Saved data entries
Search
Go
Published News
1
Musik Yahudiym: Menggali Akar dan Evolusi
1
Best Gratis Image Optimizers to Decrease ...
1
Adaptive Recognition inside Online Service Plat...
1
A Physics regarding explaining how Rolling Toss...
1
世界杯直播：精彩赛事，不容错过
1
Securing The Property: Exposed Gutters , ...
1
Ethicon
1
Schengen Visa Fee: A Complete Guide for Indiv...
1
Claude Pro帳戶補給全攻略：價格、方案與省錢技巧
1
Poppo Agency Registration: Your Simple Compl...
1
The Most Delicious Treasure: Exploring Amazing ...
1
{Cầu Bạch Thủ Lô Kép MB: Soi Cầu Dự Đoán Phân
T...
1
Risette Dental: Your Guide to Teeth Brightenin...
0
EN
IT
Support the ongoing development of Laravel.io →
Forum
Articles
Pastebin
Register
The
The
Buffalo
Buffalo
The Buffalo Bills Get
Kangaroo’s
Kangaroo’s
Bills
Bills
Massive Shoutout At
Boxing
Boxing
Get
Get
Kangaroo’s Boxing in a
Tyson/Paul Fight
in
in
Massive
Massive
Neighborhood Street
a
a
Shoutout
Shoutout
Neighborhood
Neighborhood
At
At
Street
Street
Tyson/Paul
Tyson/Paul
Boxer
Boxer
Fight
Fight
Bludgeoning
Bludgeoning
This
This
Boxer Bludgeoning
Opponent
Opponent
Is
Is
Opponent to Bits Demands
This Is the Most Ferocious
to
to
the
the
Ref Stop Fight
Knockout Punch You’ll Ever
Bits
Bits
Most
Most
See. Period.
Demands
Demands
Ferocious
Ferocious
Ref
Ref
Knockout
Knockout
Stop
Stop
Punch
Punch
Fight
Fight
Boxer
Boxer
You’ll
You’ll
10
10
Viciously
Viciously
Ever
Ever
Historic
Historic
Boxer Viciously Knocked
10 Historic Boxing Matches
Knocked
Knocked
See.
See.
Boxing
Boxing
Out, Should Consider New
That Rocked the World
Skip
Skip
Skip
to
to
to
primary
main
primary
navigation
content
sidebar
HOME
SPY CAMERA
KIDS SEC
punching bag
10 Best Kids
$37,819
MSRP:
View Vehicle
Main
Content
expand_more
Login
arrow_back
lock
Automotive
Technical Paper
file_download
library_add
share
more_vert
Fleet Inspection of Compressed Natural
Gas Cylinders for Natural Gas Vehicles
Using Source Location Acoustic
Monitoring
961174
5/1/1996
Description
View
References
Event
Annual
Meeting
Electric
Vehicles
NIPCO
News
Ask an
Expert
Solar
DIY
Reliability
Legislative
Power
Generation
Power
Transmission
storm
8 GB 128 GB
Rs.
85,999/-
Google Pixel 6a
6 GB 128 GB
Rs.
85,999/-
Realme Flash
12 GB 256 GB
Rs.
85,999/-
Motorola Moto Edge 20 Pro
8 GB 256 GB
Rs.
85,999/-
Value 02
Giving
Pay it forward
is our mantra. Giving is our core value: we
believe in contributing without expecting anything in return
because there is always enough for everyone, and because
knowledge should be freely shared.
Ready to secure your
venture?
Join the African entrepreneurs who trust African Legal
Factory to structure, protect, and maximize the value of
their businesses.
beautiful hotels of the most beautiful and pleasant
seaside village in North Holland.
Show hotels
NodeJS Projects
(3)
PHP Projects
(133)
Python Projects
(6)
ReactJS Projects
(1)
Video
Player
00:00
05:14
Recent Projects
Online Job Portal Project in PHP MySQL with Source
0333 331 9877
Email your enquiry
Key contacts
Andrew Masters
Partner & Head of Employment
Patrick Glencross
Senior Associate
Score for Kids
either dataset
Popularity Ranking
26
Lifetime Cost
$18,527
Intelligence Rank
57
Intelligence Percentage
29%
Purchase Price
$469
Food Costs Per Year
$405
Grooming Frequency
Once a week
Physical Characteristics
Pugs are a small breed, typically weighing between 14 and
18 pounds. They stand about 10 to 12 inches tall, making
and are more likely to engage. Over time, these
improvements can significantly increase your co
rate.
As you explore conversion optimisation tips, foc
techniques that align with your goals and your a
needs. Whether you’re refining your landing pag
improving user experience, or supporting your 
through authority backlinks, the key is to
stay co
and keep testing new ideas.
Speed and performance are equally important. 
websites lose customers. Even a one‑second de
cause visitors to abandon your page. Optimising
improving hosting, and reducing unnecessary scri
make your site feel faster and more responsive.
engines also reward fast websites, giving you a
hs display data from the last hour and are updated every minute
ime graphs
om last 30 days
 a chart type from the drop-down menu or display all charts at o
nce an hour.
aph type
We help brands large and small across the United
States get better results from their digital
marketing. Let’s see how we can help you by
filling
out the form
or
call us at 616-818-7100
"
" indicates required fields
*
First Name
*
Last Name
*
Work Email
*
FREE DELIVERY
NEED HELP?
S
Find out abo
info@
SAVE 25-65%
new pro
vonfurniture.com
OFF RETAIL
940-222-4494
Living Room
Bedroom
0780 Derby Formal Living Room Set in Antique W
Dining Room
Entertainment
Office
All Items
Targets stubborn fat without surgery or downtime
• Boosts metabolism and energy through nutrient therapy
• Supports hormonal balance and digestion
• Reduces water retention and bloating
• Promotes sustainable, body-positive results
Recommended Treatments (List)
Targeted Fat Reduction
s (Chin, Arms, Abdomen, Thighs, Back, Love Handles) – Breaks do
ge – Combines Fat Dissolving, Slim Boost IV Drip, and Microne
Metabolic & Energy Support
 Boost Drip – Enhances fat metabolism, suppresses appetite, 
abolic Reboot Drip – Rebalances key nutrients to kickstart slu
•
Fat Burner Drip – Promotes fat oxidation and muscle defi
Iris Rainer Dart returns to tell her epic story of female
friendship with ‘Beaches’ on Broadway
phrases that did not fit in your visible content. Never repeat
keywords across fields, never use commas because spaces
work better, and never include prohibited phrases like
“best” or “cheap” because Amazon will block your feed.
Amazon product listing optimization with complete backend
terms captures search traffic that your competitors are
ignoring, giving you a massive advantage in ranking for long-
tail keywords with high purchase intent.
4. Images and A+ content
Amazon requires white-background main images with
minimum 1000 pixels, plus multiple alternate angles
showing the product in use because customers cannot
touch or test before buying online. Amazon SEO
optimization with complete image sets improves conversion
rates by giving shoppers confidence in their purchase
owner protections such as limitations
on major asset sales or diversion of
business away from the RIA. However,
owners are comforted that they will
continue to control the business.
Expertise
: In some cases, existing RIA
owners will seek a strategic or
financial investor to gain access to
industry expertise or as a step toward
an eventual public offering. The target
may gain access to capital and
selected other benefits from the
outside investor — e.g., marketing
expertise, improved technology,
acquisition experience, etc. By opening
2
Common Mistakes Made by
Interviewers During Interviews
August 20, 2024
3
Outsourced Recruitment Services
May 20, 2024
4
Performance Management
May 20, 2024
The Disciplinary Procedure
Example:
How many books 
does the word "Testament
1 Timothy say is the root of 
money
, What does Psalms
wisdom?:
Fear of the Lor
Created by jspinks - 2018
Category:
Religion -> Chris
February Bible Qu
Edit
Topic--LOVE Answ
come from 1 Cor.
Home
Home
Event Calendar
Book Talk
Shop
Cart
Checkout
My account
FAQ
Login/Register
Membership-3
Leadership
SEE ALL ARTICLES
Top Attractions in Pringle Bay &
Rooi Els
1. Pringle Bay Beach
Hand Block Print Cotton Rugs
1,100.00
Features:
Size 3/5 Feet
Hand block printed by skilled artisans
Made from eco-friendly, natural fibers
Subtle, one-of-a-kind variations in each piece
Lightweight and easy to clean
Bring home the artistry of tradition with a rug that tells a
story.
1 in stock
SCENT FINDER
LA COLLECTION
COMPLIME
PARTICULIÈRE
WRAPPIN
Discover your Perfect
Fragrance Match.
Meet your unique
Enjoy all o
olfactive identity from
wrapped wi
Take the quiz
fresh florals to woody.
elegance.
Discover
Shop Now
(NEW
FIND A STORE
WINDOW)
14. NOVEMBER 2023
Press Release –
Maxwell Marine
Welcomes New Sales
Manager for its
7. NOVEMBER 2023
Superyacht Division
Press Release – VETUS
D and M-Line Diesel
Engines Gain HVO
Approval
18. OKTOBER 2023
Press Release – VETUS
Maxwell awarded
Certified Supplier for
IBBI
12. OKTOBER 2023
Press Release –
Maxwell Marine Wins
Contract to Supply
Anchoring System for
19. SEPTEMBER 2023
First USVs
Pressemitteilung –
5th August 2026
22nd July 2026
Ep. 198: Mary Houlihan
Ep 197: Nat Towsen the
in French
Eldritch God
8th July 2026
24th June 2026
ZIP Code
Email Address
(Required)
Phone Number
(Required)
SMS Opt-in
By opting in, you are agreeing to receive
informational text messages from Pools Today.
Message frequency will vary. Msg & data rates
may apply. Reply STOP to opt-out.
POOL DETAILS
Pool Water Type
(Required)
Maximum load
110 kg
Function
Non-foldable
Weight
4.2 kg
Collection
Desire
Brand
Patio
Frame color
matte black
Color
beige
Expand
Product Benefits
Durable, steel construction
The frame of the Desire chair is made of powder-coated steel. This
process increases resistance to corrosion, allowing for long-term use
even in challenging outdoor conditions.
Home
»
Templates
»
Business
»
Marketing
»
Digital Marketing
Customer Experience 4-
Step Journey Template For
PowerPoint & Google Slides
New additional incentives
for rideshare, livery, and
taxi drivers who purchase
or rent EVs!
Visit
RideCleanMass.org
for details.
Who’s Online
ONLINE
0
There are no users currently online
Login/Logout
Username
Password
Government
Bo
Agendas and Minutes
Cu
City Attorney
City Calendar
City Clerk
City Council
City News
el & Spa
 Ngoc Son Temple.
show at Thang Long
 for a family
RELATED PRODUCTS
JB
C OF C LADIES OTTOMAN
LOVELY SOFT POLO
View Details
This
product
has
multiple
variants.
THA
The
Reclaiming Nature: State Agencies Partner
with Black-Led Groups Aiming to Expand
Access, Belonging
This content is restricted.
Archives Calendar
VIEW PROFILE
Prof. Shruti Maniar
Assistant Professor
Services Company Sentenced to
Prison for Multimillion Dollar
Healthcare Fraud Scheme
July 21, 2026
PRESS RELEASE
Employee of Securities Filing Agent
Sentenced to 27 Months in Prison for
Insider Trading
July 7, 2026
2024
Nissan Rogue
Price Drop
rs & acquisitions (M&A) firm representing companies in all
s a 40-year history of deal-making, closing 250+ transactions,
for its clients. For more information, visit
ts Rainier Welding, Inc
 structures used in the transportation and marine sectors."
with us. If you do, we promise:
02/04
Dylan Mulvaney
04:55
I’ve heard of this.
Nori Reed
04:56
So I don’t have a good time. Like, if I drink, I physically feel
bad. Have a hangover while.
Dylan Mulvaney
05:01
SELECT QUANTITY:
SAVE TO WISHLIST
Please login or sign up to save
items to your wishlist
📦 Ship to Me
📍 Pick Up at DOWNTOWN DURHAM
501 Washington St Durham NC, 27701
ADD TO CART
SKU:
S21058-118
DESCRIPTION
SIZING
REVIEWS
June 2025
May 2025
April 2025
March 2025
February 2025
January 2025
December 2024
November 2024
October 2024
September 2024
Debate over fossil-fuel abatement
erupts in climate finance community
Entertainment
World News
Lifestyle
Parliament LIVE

• Problem requirements:
Starting at the line above that holds "tail keywords with high purchase intent." and ending at the line that holds "rates by giving", transcribe each line exactly and include no other lines.

• Result:
tail keywords with high purchase intent.
4. Images and A+ content
Amazon requires white-background main images with
minimum 1000 pixels, plus multiple alternate angles
showing the product in use because customers cannot
touch or test before buying online. Amazon SEO
optimization with complete image sets improves conversion
rates by giving shoppers confidence in their purchase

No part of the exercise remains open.